Update on the Maire Whelan controversy in Ireland

The controversial appointment of former Attorney General Maire Whelan to Ireland’s Court of Appeal last week continues to draw headlines. Minority parties in the government have alleged several improprieties with the appointment, including that Whelan never formally applied for the post through the Judicial Appointment Advisory Board, and that she remained in the Cabinet meeting while her appointment was being debated.

The country’s new Taoiseach, Leo Varadkar, has insisted that no laws were broken, and that Whelan is unquestionably qualified for the post.  Even the opposition appears to (grudgingly) admit both of these facts.  But, the opposition parties argue, failure to adhere to standard appointment practices violates the spirit–if not the letter–of the government’s confidence and supply agreement.

Whelan was formally appointed to the court yesterday.
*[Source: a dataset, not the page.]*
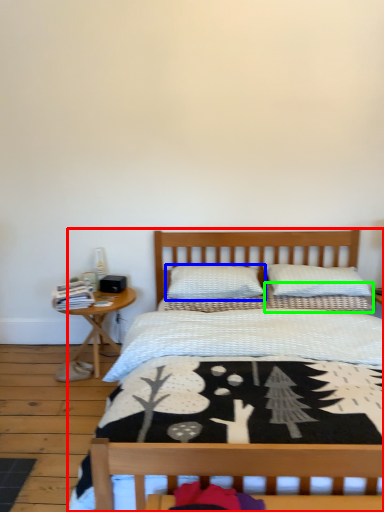 Question: Which is nearer to the bed (highlighted by a red box)? pillow (highlighted by a blue box) or pillow (highlighted by a green box).

Choices:
 (A) pillow
 (B) pillow

Answer: (B)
Meanwhile, the Irish Times editorializes that

Nobody comes out of this well. Not Fine Gael, not Fianna Fáil, not the Independent ministers. A Fine Gael-led Government uses the final Cabinet meeting before a change of taoiseach to push through the nomination of its attorney general as a senior judge. The Independents agree to the selection then protest against their own decision two days later. And Fianna Fáil whips itself into a state of indignation on the basis that it doesn’t like the system of judicial appointments the party itself designed and used in the same way in office.